You might be noticing that games could fall easily within this definition, and that's because they do.  Games are a subset of play.  More specifically, they are a subset of structured play.  Play does not require structure.  An activity that centers on imaginary propositions can rightly be called play.  This is not true for games.

As I said in The definition of a game, games are composed of four parts: goals, progression, obstacles, and strategies.  Without all four, you might have a playful activity (fun, even!), but you don't have a game.

Some things that are true for play is not true for games, and of course vice versa.  Bateman's post about agon starts to get confused when he starts talking about "one versus many" agon.  Bateman's apparent failure to understand that video games support many forms of play (not just games), I believe is partly to blame for this.  "Play" does not require challenge, but the idea of agon will always be at the heart of any game.  While I can understand the differentiation between the "Hard" and "Easy" agon, the appeal of video games like Hulk or GTA is much better expressed simply through the ilinx dynamic than performing the mental contortions necessary to justify it through their agonistic properties.
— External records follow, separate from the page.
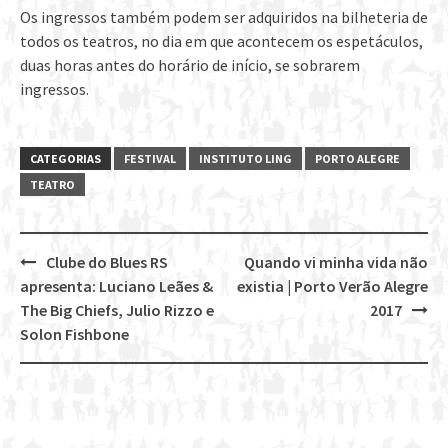
Os ingressos também podem ser adquiridos na bilheteria de
todos os teatros, no dia em que acontecem os espetáculos,
duas horas antes do horário de início, se sobrarem
ingressos.
CATEGORIAS
FESTIVAL
INSTITUTO LING
PORTO ALEGRE
TEATRO
Clube do Blues RS
Quando vi minha vida não
Post
apresenta: Luciano Leães &
existia | Porto Verão Alegre
navigation
The Big Chiefs, Julio Rizzo e
2017
Solon Fishbone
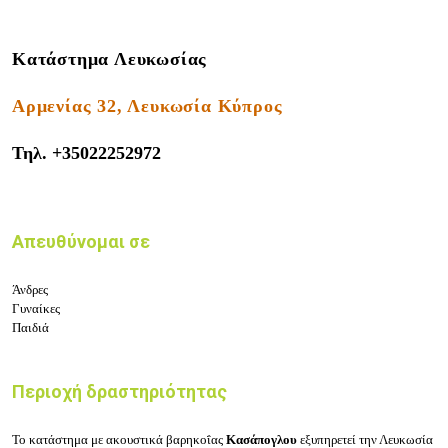
Κατάστημα Λευκωσίας
Αρμενίας 32, Λευκωσία Κύπρος
Τηλ.
+35022252972
Απευθύνομαι σε
Άνδρες
Γυναίκες
Παιδιά
Περιοχή δραστηριότητας
Το
κατάστημα με ακουστικά βαρηκοΐας
Κασάπογλου
εξυπηρετεί την Λευκωσία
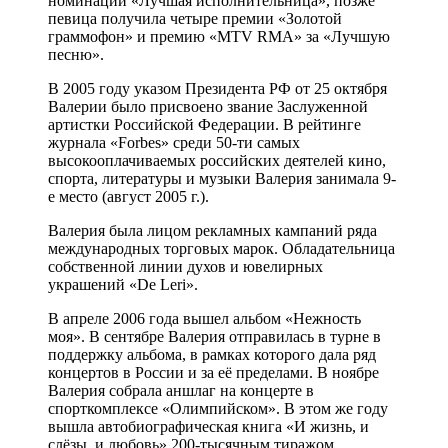
номинации «Лучшая исполнительница», позже
певица получила четыре премии «Золотой
граммофон» и премию «MTV RMA» за «Лучшую
песню».
В 2005 году указом Президента РФ от 25 октября
Валерии было присвоено звание Заслуженной
артистки Российской Федерации. В рейтинге
журнала «Forbes» среди 50-ти самых
высокооплачиваемых российских деятелей кино,
спорта, литературы и музыки Валерия занимала 9-
е место (август 2005 г.).
Валерия была лицом рекламных кампаний ряда
международных торговых марок. Обладательница
собственной линии духов и ювелирных
украшений «De Leri».
В апреле 2006 года вышел альбом «Нежность
моя». В сентябре Валерия отправилась в турне в
поддержку альбома, в рамках которого дала ряд
концертов в России и за её пределами. В ноябре
Валерия собрала аншлаг на концерте в
спорткомплексе «Олимпийском». В этом же году
вышла автобиографическая книга «И жизнь, и
слёзы, и любовь» 200-тысячным тиражом.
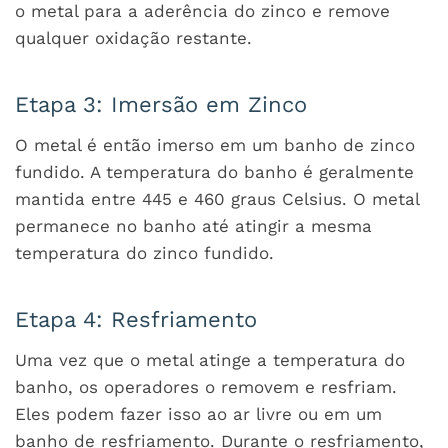
o metal para a aderência do zinco e remove
qualquer oxidação restante.
Etapa 3: Imersão em Zinco
O metal é então imerso em um banho de zinco
fundido. A temperatura do banho é geralmente
mantida entre 445 e 460 graus Celsius. O metal
permanece no banho até atingir a mesma
temperatura do zinco fundido.
Etapa 4: Resfriamento
Uma vez que o metal atinge a temperatura do
banho, os operadores o removem e resfriam.
Eles podem fazer isso ao ar livre ou em um
banho de resfriamento. Durante o resfriamento,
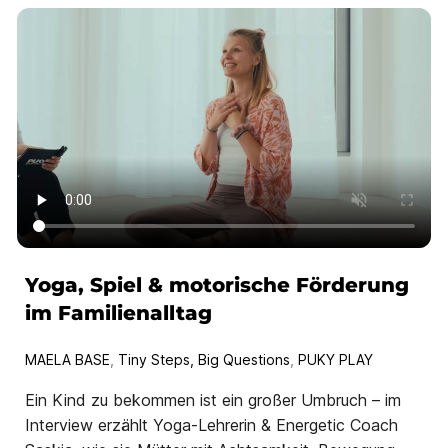
Yoga, Spiel & motorische Förderung
im Familienalltag
MAELA BASE
,
Tiny Steps, Big Questions
,
PUKY PLAY
Ein Kind zu bekommen ist ein großer Umbruch – im
Interview erzählt Yoga-Lehrerin & Energetic Coach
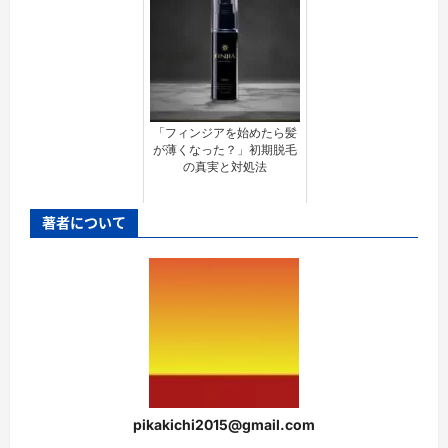
「フィンジアを始めたら髪
が薄くなった？」初期脱毛
の真実と対処法
著者について
pikakichi2015@gmail.com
Not all video games are games.  The term "video game" is a rough designator, not a theoretical term.  When we are talking about theories of games and play, we need to keep in mind the difference between them so as not to confuse our interlocutors or, more importantly, ourselves.


Remy77077 said...

I think this precision is very useful in this discussion, where the semantics are very unclear and ill-defined in the 'general' sense. I am quite sure Chris Bateman does not start with the same definition of a game as you at all; his take is very much from the starting position of 'all things we currently consider as videogames' and does not attempt to make the distinctions you do.
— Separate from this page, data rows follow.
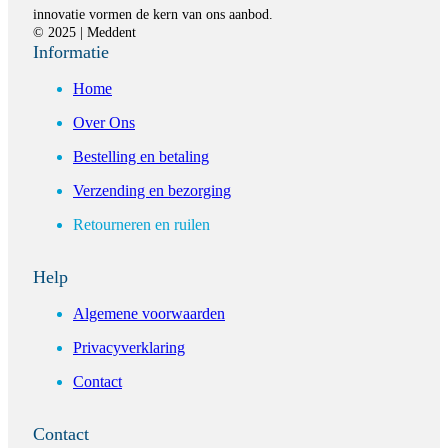
innovatie vormen de kern van ons aanbod.
© 2025 | Meddent
Informatie
Home
Over Ons
Bestelling en betaling
Verzending en bezorging
Retourneren en ruilen
Help
Algemene voorwaarden
Privacyverklaring
Contact
Contact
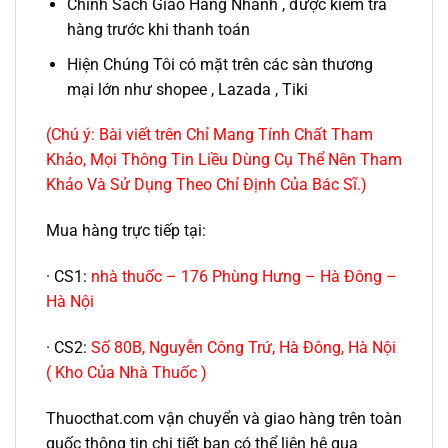
Chính Sách Giao Hàng Nhanh , được kiểm tra
hàng trước khi thanh toán
Hiện Chúng Tôi có mặt trên các sàn thương
mại lớn như shopee , Lazada , Tiki
(Chú ý: Bài viết trên Chỉ Mang Tính Chất Tham
Khảo, Mọi Thông Tin Liều Dùng Cụ Thể Nên Tham
Khảo Và Sử Dụng Theo Chỉ Định Của Bác Sĩ.)
Mua hàng trực tiếp tại:
· CS1:
nhà thuốc – 176 Phùng Hưng – Hà Đông –
Hà Nội
· CS2:
Số 80B, Nguyễn Công Trứ, Hà Đông, Hà Nội
( Kho Của Nhà Thuốc )
Thuocthat.com vận chuyển và giao hàng trên toàn
quốc thông tin chi tiết bạn có thể liên hệ qua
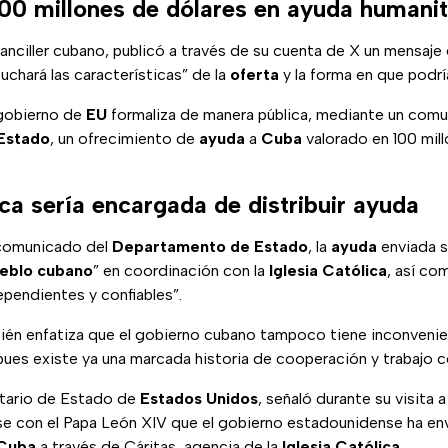
00 millones de dólares en ayuda humanit
canciller cubano, publicó a través de su cuenta de X un mensaje
uchará las características” de la
oferta
y la forma en que podrí
 gobierno de
EU
formaliza de manera pública, mediante un com
Estado
, un ofrecimiento de
ayuda
a
Cuba
valorado en 100 mil
ica sería encargada de distribuir ayuda
comunicado del
Departamento de Estado
, la
ayuda
enviada s
eblo cubano
” en coordinación con la
Iglesia Católica
, así co
pendientes y confiables”.
én enfatiza que el gobierno cubano tampoco tiene inconvenien
 pues existe ya una marcada historia de cooperación y trabajo c
etario de Estado de
Estados Unidos
, señaló durante su visita a
rse con el Papa León XIV que el gobierno estadounidense ha en
Cuba
a través de Cáritas, agencia de la
Iglesia Católica
.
Are you dismissing 'easy agon' though as 'not a game'?

Ferguson said...

As I understand Bateman's distinctions, "hard agon" emphasizes the competition while "easy agon" downplays the competitive aspect. Again, Bateman here is talking about 'play' in general, so you could have "hard agon" and "easy agon" in any form of play, game or not game.

I see no reason to limit games to "hard agon," just as I see no reason to limit "agon" to "games." My definition of games is specific, but it is quite flexible within those parameters.
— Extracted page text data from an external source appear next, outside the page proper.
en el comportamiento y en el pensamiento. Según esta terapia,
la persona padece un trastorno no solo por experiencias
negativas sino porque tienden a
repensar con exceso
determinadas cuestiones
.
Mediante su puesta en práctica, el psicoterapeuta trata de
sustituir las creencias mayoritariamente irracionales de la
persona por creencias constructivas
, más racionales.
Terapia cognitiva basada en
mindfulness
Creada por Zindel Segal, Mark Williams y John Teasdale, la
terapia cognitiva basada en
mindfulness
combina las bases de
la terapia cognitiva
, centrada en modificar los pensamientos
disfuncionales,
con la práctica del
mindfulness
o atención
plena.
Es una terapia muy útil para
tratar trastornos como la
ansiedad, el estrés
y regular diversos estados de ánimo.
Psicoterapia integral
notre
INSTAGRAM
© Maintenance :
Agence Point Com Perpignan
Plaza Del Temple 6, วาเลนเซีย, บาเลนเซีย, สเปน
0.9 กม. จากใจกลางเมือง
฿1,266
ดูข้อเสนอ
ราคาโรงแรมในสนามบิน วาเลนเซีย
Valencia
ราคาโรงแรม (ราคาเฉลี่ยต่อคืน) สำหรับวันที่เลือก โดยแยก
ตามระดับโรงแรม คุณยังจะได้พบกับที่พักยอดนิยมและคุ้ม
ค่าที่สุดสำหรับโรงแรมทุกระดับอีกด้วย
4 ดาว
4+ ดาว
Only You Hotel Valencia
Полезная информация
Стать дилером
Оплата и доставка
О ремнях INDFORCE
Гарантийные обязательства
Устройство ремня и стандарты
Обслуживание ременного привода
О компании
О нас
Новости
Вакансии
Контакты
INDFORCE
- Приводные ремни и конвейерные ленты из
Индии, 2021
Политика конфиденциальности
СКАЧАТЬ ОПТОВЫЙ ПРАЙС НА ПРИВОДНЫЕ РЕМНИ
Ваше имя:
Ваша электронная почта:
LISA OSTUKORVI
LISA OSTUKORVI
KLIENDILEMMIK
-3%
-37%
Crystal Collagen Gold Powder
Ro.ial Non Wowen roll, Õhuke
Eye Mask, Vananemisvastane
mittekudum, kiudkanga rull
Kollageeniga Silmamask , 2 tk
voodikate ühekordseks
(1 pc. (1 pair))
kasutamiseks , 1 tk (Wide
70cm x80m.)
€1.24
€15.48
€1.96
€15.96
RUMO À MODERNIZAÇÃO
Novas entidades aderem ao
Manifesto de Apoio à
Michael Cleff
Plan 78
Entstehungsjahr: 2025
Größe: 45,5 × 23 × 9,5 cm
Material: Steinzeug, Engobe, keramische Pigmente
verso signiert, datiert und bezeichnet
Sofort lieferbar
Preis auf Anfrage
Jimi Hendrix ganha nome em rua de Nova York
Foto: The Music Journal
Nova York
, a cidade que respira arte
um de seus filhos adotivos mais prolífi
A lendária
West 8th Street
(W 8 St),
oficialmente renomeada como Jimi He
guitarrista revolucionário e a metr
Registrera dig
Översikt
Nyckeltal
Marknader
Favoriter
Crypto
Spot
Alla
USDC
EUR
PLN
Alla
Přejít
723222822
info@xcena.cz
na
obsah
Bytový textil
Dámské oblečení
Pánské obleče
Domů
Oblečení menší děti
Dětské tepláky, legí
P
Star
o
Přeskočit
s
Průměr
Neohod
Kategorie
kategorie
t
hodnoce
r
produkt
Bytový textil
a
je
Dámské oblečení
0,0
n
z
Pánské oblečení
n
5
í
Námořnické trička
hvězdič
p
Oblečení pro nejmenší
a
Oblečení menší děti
The only real issue I have with those designators is that they fail to capture the subjectivity of the play experience. Essentially, I believe it is up to the players, not the game or play, to decide whether to be in a mindset of hard agon or easy agon. While Mario Party might be engineered for a fun family experience, there's nothing to stop hardcore gamers from organizing Mario Party tournaments or sling out the trash-talk like they were playing Halo or MW2. Any game will support a wide spectrum of competitiveness, so I'm not sure we'd be able to label any specific video game as hard or easy agon--at best we could describe the type of agon it appears to be catering to.

Remy77077 said...

Thanks for the clarification, in that case then (as seems to be common!) - I completely agree with you.

I find also that the players may not even be in such direct control of that subjective experience. In single player gated games for example, a new player or someone of a low skill at a particular game might be getting "hard agon" out of just trying to pass the first level, or to actually use the controls. Whereas someone very experienced at that game or even just the genre, may find it trivially easy and be receiving no challenge at all.

I find my tastes are definitely towards 'true agon'; the way this affects my game taste is noticeable.

Ferguson said...

Yes, my previous comment was poorly phrased. There are many aspects of our subjective experience we have no control over.

So like you said, two players could approach a game with wildly different capacities to play it, and that would be part of the subjective experience. No game is objectively "difficult" just like no game is objectively "easy." It depends on the player's previous experience with games.